# TASK DIRECTIONS:
Copy out each record below, exactly as given.

# INPUT DATA:
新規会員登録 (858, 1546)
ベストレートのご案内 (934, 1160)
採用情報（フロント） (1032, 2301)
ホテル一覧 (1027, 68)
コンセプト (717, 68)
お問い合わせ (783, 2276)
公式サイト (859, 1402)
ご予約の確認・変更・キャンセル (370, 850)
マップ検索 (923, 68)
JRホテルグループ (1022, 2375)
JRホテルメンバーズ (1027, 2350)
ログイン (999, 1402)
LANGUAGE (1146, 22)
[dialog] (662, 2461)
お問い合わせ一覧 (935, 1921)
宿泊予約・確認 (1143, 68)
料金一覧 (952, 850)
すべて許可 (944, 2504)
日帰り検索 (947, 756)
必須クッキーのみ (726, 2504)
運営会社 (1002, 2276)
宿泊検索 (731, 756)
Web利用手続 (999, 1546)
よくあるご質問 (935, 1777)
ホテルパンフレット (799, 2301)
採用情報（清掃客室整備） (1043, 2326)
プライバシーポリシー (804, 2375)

# ANSWER BELOW:
新規会員登録 (858, 1546)
ベストレートのご案内 (934, 1160)
採用情報（フロント） (1032, 2301)
ホテル一覧 (1027, 68)
コンセプト (717, 68)
お問い合わせ (783, 2276)
公式サイト (859, 1402)
ご予約の確認・変更・キャンセル (370, 850)
マップ検索 (923, 68)
JRホテルグループ (1022, 2375)
JRホテルメンバーズ (1027, 2350)
ログイン (999, 1402)
LANGUAGE (1146, 22)
[dialog] (662, 2461)
お問い合わせ一覧 (935, 1921)
宿泊予約・確認 (1143, 68)
料金一覧 (952, 850)
すべて許可 (944, 2504)
日帰り検索 (947, 756)
必須クッキーのみ (726, 2504)
運営会社 (1002, 2276)
宿泊検索 (731, 756)
Web利用手続 (999, 1546)
よくあるご質問 (935, 1777)
ホテルパンフレット (799, 2301)
採用情報（清掃客室整備） (1043, 2326)
プライバシーポリシー (804, 2375)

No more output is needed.